Post treatment I have taken a more pro-active approach to managing my diet and what David and I eat for meals (OK, David, if you are reading this post I know you are rolling your eyes about right now.) Let me be honest: I still do not cook; David does. I assemble great salads, fresh healthy snacks and healthy sandwiches and desserts.  But when we shop for food and plan our meals, we are both more conscientious about what we put on our plate: 2/3 vegetables or grains and 1/3 protein. We eat smaller portions and fewer seconds (or thirds!). And this was before the new “pie chart” guidelines put out by the U.S. government.

And we move more.  There are published reports that confirm exercise is as important as diet is to combat disease. So, we take long walks in the evening rather than going out for  expensive dinners; we make a point of being more physically active and nutritionally smart.  David has since lost the pounds he packed on and I have maintained the weight  I needed to lose to stay in fighting shape to avoid a recurrence.

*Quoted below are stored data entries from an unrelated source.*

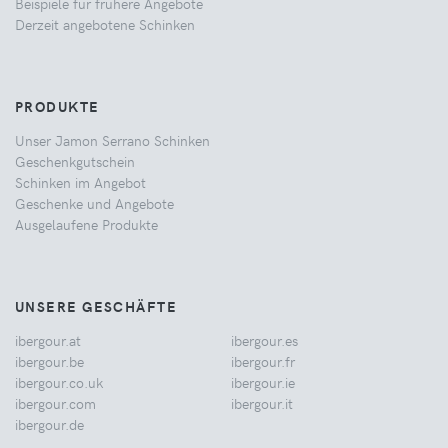
Beispiele für frühere Angebote
Derzeit angebotene Schinken
PRODUKTE
Unser Jamon Serrano Schinken
Geschenkgutschein
Schinken im Angebot
Geschenke und Angebote
Ausgelaufene Produkte
UNSERE GESCHÄFTE
ibergour.at
ibergour.es
ibergour.be
ibergour.fr
ibergour.co.uk
ibergour.ie
ibergour.com
ibergour.it
ibergour.de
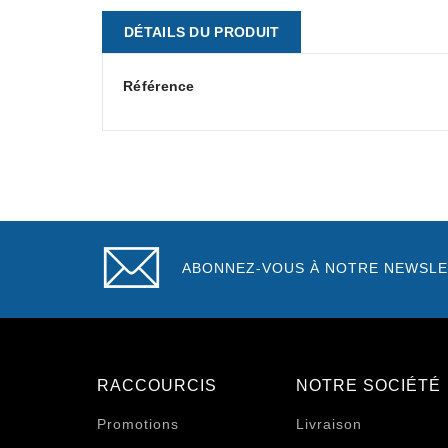
DÉTAILS DU PRODUIT
Référence
ABONNEZ-VOUS À NOTRE NEWSLE
RACCOURCIS
NOTRE SOCIÉTÉ
Promotions
Livraison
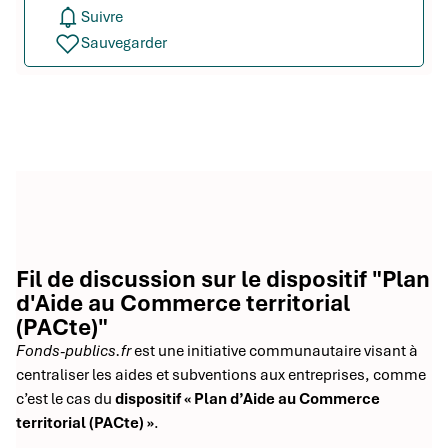
Suivre
Sauvegarder
Fil de discussion sur le dispositif "Plan
d'Aide au Commerce territorial
(PACte)"
Fonds-publics.fr
est une initiative communautaire visant à
centraliser les aides et subventions aux entreprises, comme
c’est le cas du
dispositif « Plan d’Aide au Commerce
territorial (PACte) »
.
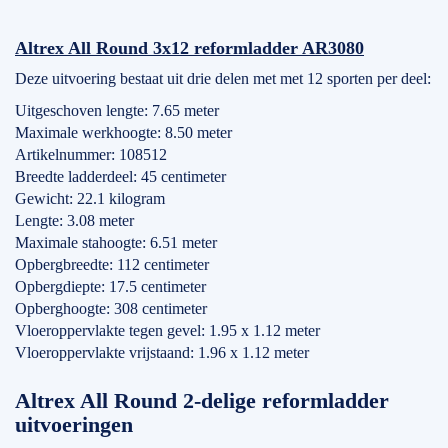
Altrex All Round 3x12 reformladder AR3080
Deze uitvoering bestaat uit drie delen met met 12 sporten per deel:
Uitgeschoven lengte: 7.65 meter
Maximale werkhoogte: 8.50 meter
Artikelnummer: 108512
Breedte ladderdeel: 45 centimeter
Gewicht: 22.1 kilogram
Lengte: 3.08 meter
Maximale stahoogte: 6.51 meter
Opbergbreedte: 112 centimeter
Opbergdiepte: 17.5 centimeter
Opberghoogte: 308 centimeter
Vloeroppervlakte tegen gevel: 1.95 x 1.12 meter
Vloeroppervlakte vrijstaand: 1.96 x 1.12 meter
Altrex All Round 2-delige reformladder
uitvoeringen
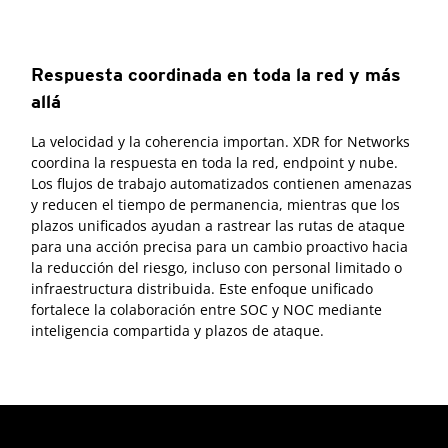
Respuesta coordinada en toda la red y más
allá
La velocidad y la coherencia importan. XDR for Networks
coordina la respuesta en toda la red, endpoint y nube.
Los flujos de trabajo automatizados contienen amenazas
y reducen el tiempo de permanencia, mientras que los
plazos unificados ayudan a rastrear las rutas de ataque
para una acción precisa para un cambio proactivo hacia
la reducción del riesgo, incluso con personal limitado o
infraestructura distribuida. Este enfoque unificado
fortalece la colaboración entre SOC y NOC mediante
inteligencia compartida y plazos de ataque.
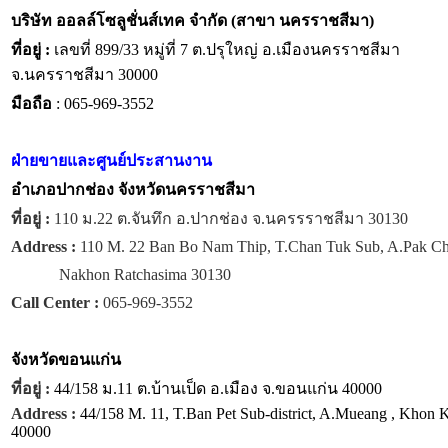
บริษัท ออลล์โซลูชั่นส์เทค จำกัด (สาขา นครราชสีมา)
ที่อยู่ :
เลขที่ 899/33 หมู่ที่ 7 ต.ปรุใหญ่ อ.เมืองนครราชสีมา
จ.นครราชสีมา 30000
มือถือ
: 065-969-3552
ฝ่ายขายและศูนย์ประสานงาน
อำเภอปากช่อง จังหวัดนครราชสีมา
ที่อยู่ :
110 ม.22 ต.จันทึก อ.ปากช่อง จ.นครรราชสีมา 30130
Address :
110 M. 22 Ban Bo Nam Thip, T.Chan Tuk Sub, A.Pak C
Nakhon Ratchasima 30130
Call Center :
065-969-3552
จังหวัด
ขอนแก่น
ที่อยู่ :
44/158 ม.11 ต.บ้านเป็ด อ.เมือง จ.ขอนแก่น 40000
Address :
44/158 M. 11, T.Ban Pet Sub-district, A.Mueang , Khon 
40000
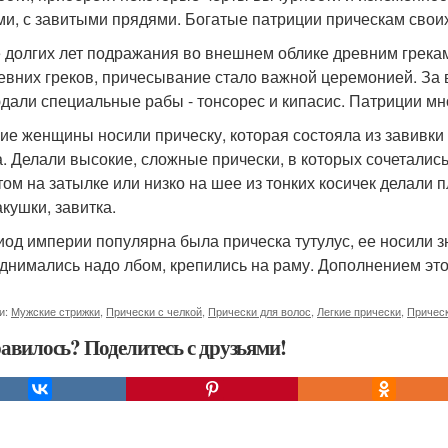
ми, с завитыми прядями. Богатые патриции прическам сво
 долгих лет подражания во внешнем облике древним грекам 
ревних греков, причесывание стало важной церемонией. За
дали специальные рабы - тонсорес и кипасис. Патриции мно
ие женщины носили прическу, которая состояла из завивки 
а. Делали высокие, сложные прически, в которых сочеталис
том на затылке или низко на шее из тонких косичек делали п
акушки, завитка.
иод империи популярна была прическа тутулус, ее носили 
днимались надо лбом, крепились на раму. Дополнением эт
и:
Мужские стрижки
,
Прически с челкой
,
Прически для волос
,
Легкие прически
,
Прическ
авилось? Поделитесь с друзьями!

While everyone focuses on the patient’s needs, fewer may focus on the caregiver’s needs. It is the caregiver who has to stay strong and positive, while facing the fact their loved one is ill.  It is the caregiver who has to answer to the cries of the patient asking “Why Me?” or “Am I going to die?”  It is the caregiver who changes the bandages, the bedding and the bedpan. It is the caregiver who helps administer the shots, makes sure the medications are taken properly and sees to it the patient has enough hydration, food and blankets. It is the caregiver who is the voice of reassurance there will be a better day tomorrow and that person will be there for you.

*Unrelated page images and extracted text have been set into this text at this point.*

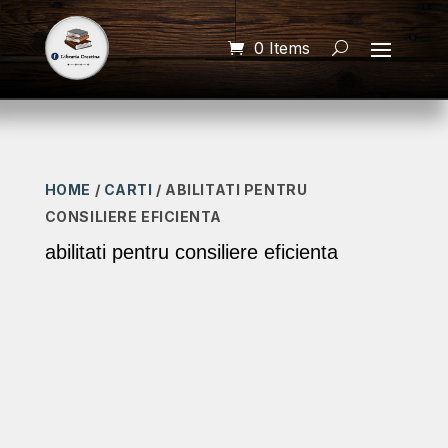
0 Items
HOME
/
CARTI
/ ABILITATI PENTRU
CONSILIERE EFICIENTA
abilitati pentru consiliere eficienta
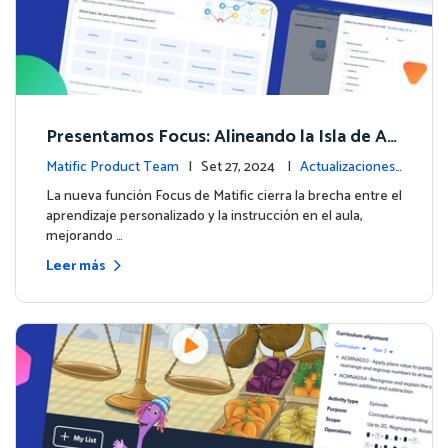
Presentamos Focus: Alineando la Isla de Av
enturas de Matific con el Aprendizaje en el
Matific Product Team
| Set 27, 2024 |
Actualizaciones
Aula
de la plataforma
La nueva función Focus de Matific cierra la brecha entre el
aprendizaje personalizado y la instrucción en el aula,
mejorando …
Leer más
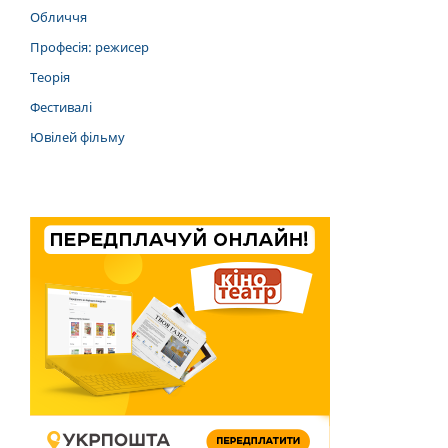
Обличчя
Професія: режисер
Теорія
Фестивалі
Ювілей фільму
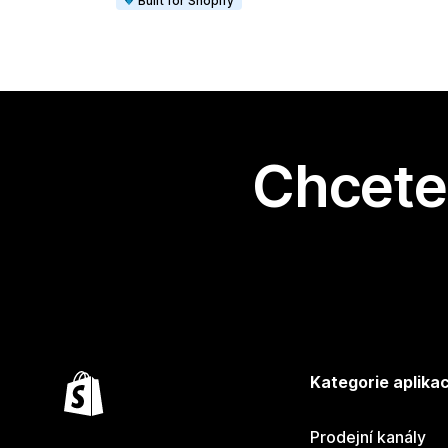
Built for Shopify
Chcete 
Kategorie aplikac
Prodejní kanály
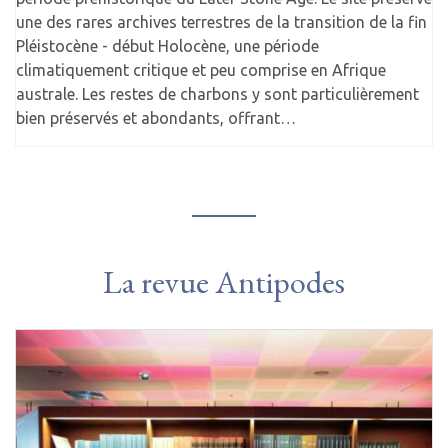
une des rares archives terrestres de la transition de la fin
Pléistocène - début Holocène, une période
climatiquement critique et peu comprise en Afrique
australe. Les restes de charbons y sont particulièrement
bien préservés et abondants, offrant…
La revue Antipodes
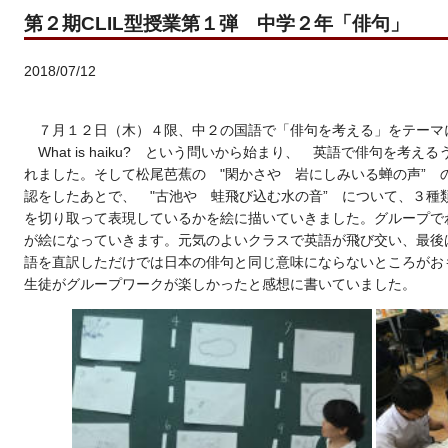
第２期CLIL型授業第１弾 中学２年「俳句」
2018/07/12
７月１２日（木）４限、中２の国語で「俳句を考える」をテーマに
What is haiku? という問いから始まり、 英語で俳句を考
れました。そして松尾芭蕉の "閑かさや 岩にしみいる蝉の声” 
認をしたあとで、 "古池や 蛙飛び込む水の音” について、３種
を切り取って表現しているかを絵に描いていきました。グループで
が絵になっていきます。元気のよいクラスで英語が飛び交い、最後
語を直訳しただけでは日本の俳句と同じ意味にならないところがお
生徒がグループワークが楽しかったと感想に書いていました。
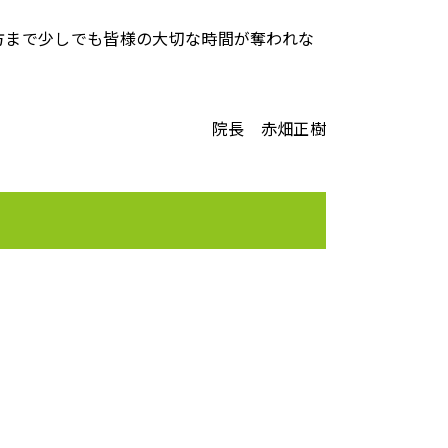
方まで少しでも皆様の大切な時間が奪われな
院長 赤畑正樹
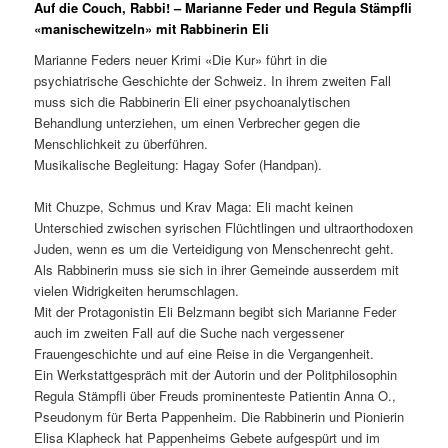
Auf die Couch, Rabbi! – Marianne Feder und Regula Stämpfli
«manischewitzeln» mit Rabbinerin Eli
Marianne Feders neuer Krimi «Die Kur» führt in die
psychiatrische Geschichte der Schweiz. In ihrem zweiten Fall
muss sich die Rabbinerin Eli einer psychoanalytischen
Behandlung unterziehen, um einen Verbrecher gegen die
Menschlichkeit zu überführen.
Musikalische Begleitung: Hagay Sofer (Handpan).
Mit Chuzpe, Schmus und Krav Maga: Eli macht keinen
Unterschied zwischen syrischen Flüchtlingen und ultraorthodoxen
Juden, wenn es um die Verteidigung von Menschenrecht geht.
Als Rabbinerin muss sie sich in ihrer Gemeinde ausserdem mit
vielen Widrigkeiten herumschlagen.
Mit der Protagonistin Eli Belzmann begibt sich Marianne Feder
auch im zweiten Fall auf die Suche nach vergessener
Frauengeschichte und auf eine Reise in die Vergangenheit.
Ein Werkstattgespräch mit der Autorin und der Politphilosophin
Regula Stämpfli über Freuds prominenteste Patientin Anna O.,
Pseudonym für Berta Pappenheim. Die Rabbinerin und Pionierin
Elisa Klapheck hat Pappenheims Gebete aufgespürt und im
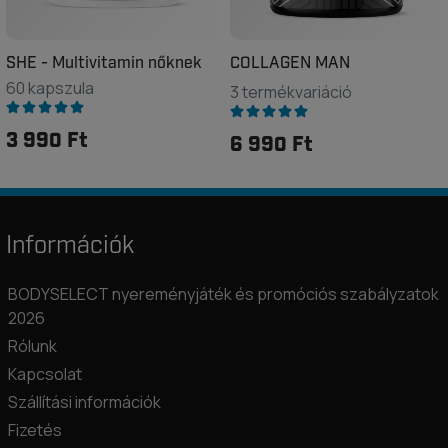
SHE - Multivitamin nőknek
COLLAGEN MAN
60 kapszula
3 termékvariáció
3 990 Ft
6 990 Ft
Információk
BODYSELECT nyereményjáték és promóciós szabályzatok
2026
Rólunk
Kapcsolat
Szállítási információk
Fizetés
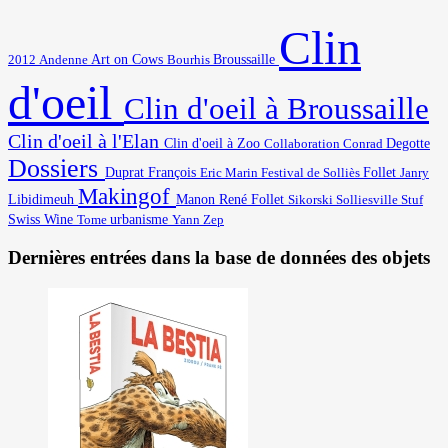
Clin
Art on Cows
2012
Broussaille
Andenne
Bourhis
d'oeil
Clin d'oeil à Broussaille
Clin d'oeil à l'Elan
Degotte
Clin d'oeil à Zoo
Collaboration
Conrad
Dossiers
Duprat François
Eric Marin
Festival de Solliès
Follet
Janry
Makingof
Libidimeuh
Manon
René Follet
Solliesville
Stuf
Sikorski
Swiss Wine
urbanisme
Yann
Tome
Zep
Dernières entrées dans la base de données des objets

My caregiver, my husband, accompanied me to each doctor’s appointment, changed my drains post mastectomy, took me to chemotherapy and sat up after each chemo to watch and make sure I was OK. He was the person who watched me collapse like a rag doll from an adverse reaction to my fifth chemotherapy session and who took me home and tucked my into bed after I recovered.  He ignored my rage and deflected my epithets when the steroids wore off after each session leaving my nerves raw, my brain muddled and my body in pain. He made me a tub of “special healing broth” from a slab of beef and then quietly tossed it out when I told him it stank like cow sweat and refused to drink it. He endured my mood changes, hormone fluctuations, steroid slumps and changes in palate. He shaved my head when the clumps of hair coming out became too much and grew his own hair as a form of protest against cancer, cutting it only after mine started to finally grow back in.

One of the nicest things a dear friend of mine did was to give David at the start of our cancer journey together a letter of support, a copy of the book Stand By Her by John Anderson which was written to help men who are caring for women fighting breast cancer, and a copy of The Cancer Free Kitchen Cookbook. She understood what he would be going through; her husband was her caregiver when she underwent breast cancer treatment.

Being a caregiver can be a lonely experience. I have spoken to several women who have been caregivers for their ill husbands. They all spoke of having to withdraw from their normal life to focus on their loved ones, the lack of time to take care of everyday chores. You try and keep things normal but, in the case of a serious illness or injury, everything is in a new state of normal.

So, when you send the patient a little “care package” make sure to give something to the caregiver: gift certificate for massages, groceries, exercise classes; bring fresh prepared foods; offer to do the shopping, run the errands, arrange for a cleaning service; sit with the loved one so the caregiver can get out. Actions speak louder than material gifts. Often what the caregiver needs – as much as the patient- is time and encouragement.  Give companionship. Lend a hand; offer an ear; be a sounding board.

In the end you want the caregiver to be around for long run just as much as the patient.